Солнце над школой | страница 10
На столе стоял завтрак — котлеты, масло и хлеб, а на электроплитке — чайник. Я включил плитку, потом убрал постель и умылся. Чайник разогрелся, я положил в чай сахару, намазал масла на хлеб и сверху положил котлету. Ведь холодная котлета с горячим чаем будет теплой — зачем же ее разогревать? Я всегда удивлялся людям, которые делают то, что можно не делать. Так я сэкономил десять минут и взялся за уборку. Подмел полы (моет их мать), вымыл чайную посуду (мама моет обеденную) и сел за уроки.
Но, пока я все это делал, мне казалось, будто в комнате чего-то не хватает. Я подумал, что это так кажется потому, что мне грустно. Ведь сегодня в школе наверняка спросят, почему я ушел с уроков. Классная руководительница Елена Ивановна может записать в дневник замечание, а то и мать вызовет. Но потом, услышав тонкий, жалобный свист, сразу все понял: мой щегол не пел и не прыгал в клетке, как всегда, а сидел на жердочке, взъерошенный, сердитый, и посвистывал. Я достал банку, в которой хранилось конопляное семя для щегла, но не нашел в ней ни коноплинки.
Раздумывать было некогда. На моем столике лежали деньги и бумажка, на которой мать написала, что нужно купить. Это у меня такая домашняя обязанность — покупать в магазинах и на базаре все, что нужно из продуктов. Потом я чищу картошку, овощи и всякое такое, а когда мать приходит с работы, то она варит обед.
Я взял деньги, авоську и пошел на базар. По бумажке купил все, что нужно, а вот щеглиного корма не нашел. Прибежал домой, собрал книги и пошел в школу.

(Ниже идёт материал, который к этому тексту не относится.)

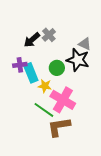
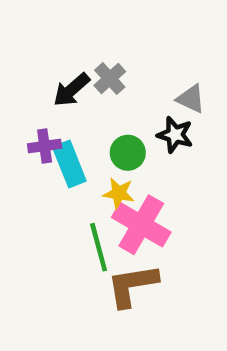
black star: (78, 60) -> (175, 135), size x0.7
yellow star: (45, 86) -> (119, 193), moved
green line: (44, 110) -> (99, 247), turned 40

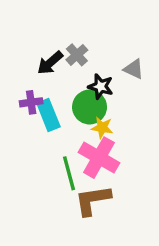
black star: (175, 135) -> (101, 86), moved
green circle: (128, 153) -> (90, 107), size x1.4
yellow star: (119, 193) -> (102, 128), moved

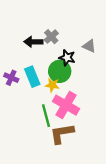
black arrow: (50, 63) -> (33, 42), turned 42
purple cross: (31, 102) -> (11, 78), moved, turned 32
yellow star: (102, 128) -> (52, 85), moved

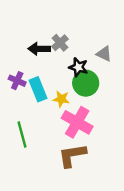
green circle: (60, 71) -> (86, 83), moved
purple cross: (11, 78) -> (17, 81), moved
green line: (46, 116) -> (22, 135), moved

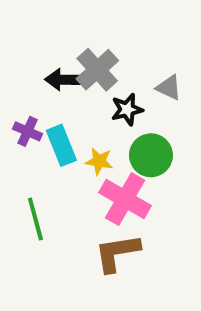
gray cross: (60, 43) -> (97, 70), size x1.5
black star: (78, 67) -> (127, 109), turned -30
green circle: (86, 83) -> (151, 155), moved

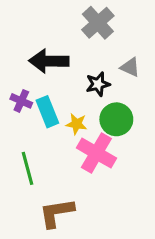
gray cross: (97, 70) -> (98, 23), moved
black arrow: (63, 80) -> (49, 61), size x1.4
brown L-shape: (117, 253) -> (57, 213), moved

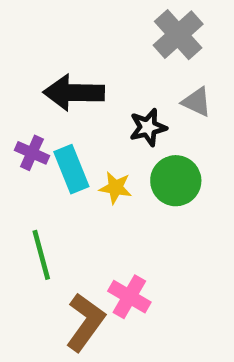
gray cross: (98, 23) -> (178, 35), moved
pink cross: (96, 153) -> (129, 297), moved, size x0.7
brown L-shape: (57, 213) -> (85, 322), turned 135

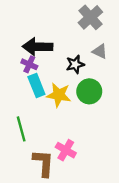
purple cross: (32, 153) -> (29, 64), moved
yellow star: (115, 188) -> (59, 95), size x1.5
brown L-shape: (85, 322) -> (43, 163), turned -32

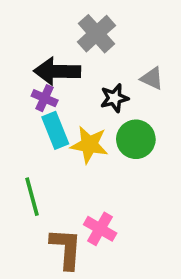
gray cross: (90, 17) -> (96, 34), moved

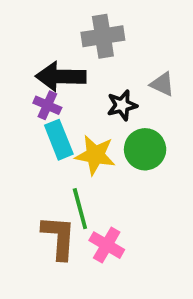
gray cross: (96, 34) -> (103, 36), turned 33
green line: (32, 197) -> (80, 209), moved
brown L-shape: (66, 249) -> (59, 237), moved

Во дворе перед уроками всегда собираются мальчишки. И я надеялся перехватить у кого-нибудь конопляного семени, потому что оставлять щегла голодным невозможно: он может сдохнуть.
И только я пришел в школу, как сразу же встретил Чесныка. По правилу, нужно было немедленно дать ему как следует за его предательство. Но Женя и Рудик еще не пришли, и драться одному было смешно: ведь мы поклялись сделать это втроем. А клятву нарушать нельзя. Я просто прошел мимо Петренко и ничего ему не сказал.
Но веселый Чеснык остановил меня:
— Чего ты, чудак, злишься! Я пошутил… — Но потом, заметив мою непреклонную молчаливость, помрачнел и стал оправдываться: — А ты думаешь, мне приятно было, когда вы меня в воду бросили? Я же не обиделся. А «сухари» всегда вяжут.
Что ж, по-своему Сашка был прав. Действительно, в воду мы его бросали. А когда я развязывал свой похрустывающий на зубах «сухарь», я даже жалел, что сам не додумался навязать таких же «сухарей» Сашке. Но я ничего не ответил, а только нахмурился. Чеснык посмотрел на меня заискивающе, и видно было, что он жалеет, что все так получилось.